The point of the exercise isn’t to predict, but to show where we have agency to shape our own future.  

It’s striking when reading the potential scenarios for alternative worlds in 2040 that the recently released 2021 report outlines, just how grim most of the possible scenarios are.

The report considers ‘A world adrift’ in which the international system has broken down, global challenges like climate change remain unaddressed and great power conflict looms.

The report also considers a world of ‘Separate silos’ where the world breaks down into a series of separate economic and security blocks, undermining collective prosperity and leaving global challenges unaddressed.

These aren’t good worlds for Australia.

But the report also contemplates one decidedly hopeful scenario.

A world in which we see a ‘Renaissance of Democracies’ where ‘renewed public trust in democratic institutions’ and ‘rapid technological advancements fostered by public-private partnerships’ in open democratic societies reenergise the global economy, raising incomes and underpinning the cooperation needed to tackle global challenges.

At the same time, the limitations of the authoritarian model begin to manifest themselves, and those citizens and leaders around the world alike turn away from autocracy and towards democracy.

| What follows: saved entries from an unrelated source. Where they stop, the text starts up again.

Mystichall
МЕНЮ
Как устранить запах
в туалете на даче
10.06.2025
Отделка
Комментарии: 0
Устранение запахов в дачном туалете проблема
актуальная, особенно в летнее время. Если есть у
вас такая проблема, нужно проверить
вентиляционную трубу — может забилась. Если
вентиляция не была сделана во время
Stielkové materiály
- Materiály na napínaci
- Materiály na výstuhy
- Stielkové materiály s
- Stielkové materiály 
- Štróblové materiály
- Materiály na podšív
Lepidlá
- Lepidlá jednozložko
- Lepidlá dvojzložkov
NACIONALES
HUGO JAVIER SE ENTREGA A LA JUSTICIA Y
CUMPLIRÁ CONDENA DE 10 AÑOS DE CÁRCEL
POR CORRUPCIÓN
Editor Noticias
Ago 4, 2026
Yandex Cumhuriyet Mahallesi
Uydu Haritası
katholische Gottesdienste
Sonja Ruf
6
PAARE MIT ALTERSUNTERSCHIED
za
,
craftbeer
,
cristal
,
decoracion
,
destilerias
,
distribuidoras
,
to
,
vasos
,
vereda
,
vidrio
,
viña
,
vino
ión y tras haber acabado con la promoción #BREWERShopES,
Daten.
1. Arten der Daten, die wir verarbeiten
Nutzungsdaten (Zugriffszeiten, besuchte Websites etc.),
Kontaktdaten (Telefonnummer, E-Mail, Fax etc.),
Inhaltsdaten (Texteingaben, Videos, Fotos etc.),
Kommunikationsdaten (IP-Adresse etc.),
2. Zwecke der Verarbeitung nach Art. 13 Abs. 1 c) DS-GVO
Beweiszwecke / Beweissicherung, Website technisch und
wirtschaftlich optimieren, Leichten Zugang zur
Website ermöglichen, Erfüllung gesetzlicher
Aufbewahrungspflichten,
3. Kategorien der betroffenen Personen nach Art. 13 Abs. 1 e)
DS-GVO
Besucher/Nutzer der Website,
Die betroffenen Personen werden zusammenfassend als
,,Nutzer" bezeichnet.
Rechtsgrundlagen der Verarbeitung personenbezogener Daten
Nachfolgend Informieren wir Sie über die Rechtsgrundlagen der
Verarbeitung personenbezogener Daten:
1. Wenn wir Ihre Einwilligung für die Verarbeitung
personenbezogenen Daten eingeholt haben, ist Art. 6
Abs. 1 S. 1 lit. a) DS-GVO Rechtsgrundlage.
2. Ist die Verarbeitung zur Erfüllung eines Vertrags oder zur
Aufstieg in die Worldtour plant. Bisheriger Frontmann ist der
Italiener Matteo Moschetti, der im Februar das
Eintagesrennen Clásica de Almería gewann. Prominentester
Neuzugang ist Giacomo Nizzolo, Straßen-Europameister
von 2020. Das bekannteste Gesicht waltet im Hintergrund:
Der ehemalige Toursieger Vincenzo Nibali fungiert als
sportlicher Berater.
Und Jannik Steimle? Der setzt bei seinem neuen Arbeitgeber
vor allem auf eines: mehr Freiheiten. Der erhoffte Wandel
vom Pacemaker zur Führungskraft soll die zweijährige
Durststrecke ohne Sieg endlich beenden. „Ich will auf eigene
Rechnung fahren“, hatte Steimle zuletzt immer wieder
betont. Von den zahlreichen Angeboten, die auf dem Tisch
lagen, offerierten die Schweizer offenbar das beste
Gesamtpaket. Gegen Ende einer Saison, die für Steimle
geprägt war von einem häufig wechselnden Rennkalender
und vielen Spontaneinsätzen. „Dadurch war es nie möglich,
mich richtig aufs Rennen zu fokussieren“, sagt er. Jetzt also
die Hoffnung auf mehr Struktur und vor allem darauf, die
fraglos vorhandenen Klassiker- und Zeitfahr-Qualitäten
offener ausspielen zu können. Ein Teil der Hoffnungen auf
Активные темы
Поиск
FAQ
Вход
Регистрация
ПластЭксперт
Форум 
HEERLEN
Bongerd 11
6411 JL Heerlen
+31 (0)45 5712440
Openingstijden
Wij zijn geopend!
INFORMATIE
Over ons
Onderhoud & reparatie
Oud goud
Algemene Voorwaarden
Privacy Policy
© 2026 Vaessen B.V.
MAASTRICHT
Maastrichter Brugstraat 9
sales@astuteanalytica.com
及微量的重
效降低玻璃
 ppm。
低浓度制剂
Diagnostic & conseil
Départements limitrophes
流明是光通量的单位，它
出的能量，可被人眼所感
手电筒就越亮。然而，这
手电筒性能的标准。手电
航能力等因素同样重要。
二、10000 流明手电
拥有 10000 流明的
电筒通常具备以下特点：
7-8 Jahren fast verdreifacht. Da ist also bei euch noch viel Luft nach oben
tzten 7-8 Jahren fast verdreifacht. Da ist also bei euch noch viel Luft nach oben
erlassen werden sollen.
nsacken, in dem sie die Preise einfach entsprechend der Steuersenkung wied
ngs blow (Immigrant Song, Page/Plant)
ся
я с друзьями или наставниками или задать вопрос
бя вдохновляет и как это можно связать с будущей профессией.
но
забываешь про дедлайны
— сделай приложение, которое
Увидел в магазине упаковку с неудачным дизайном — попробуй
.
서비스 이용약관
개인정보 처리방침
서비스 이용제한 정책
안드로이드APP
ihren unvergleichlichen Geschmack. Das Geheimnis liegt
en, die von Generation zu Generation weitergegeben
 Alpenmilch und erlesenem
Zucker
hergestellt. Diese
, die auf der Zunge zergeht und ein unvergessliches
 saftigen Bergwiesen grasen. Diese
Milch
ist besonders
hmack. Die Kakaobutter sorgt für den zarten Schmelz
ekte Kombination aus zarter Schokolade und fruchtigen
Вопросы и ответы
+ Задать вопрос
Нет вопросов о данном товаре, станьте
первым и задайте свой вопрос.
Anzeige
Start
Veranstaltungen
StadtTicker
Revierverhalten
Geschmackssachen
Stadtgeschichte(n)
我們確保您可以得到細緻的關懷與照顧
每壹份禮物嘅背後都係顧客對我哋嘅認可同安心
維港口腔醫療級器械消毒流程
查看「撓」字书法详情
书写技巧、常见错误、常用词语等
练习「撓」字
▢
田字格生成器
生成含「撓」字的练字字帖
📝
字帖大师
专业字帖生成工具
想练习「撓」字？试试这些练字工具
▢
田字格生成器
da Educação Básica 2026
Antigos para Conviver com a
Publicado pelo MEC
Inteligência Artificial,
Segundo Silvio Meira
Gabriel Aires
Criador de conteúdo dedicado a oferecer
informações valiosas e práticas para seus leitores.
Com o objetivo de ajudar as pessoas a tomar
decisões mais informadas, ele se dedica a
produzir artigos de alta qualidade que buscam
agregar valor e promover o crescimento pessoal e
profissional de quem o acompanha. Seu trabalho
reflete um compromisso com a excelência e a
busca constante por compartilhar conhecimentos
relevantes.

This is a possible future that we should be trying to make a reality.  

It often feels like there’s too much going on in infosec.

That we’re buffeted by structural forces of geo-politics and the rapidly changing dynamics of technology change.

But it will be the decisions that we make and the actions we take in the face of these structural forces and dynamics that will shape the future and the technologies it is built on.

The actions we take working alongside like-minded countries in forums like the Quad, AUKUS and the Summit of Democracy.

But most importantly of all, in the actions we take closer to home.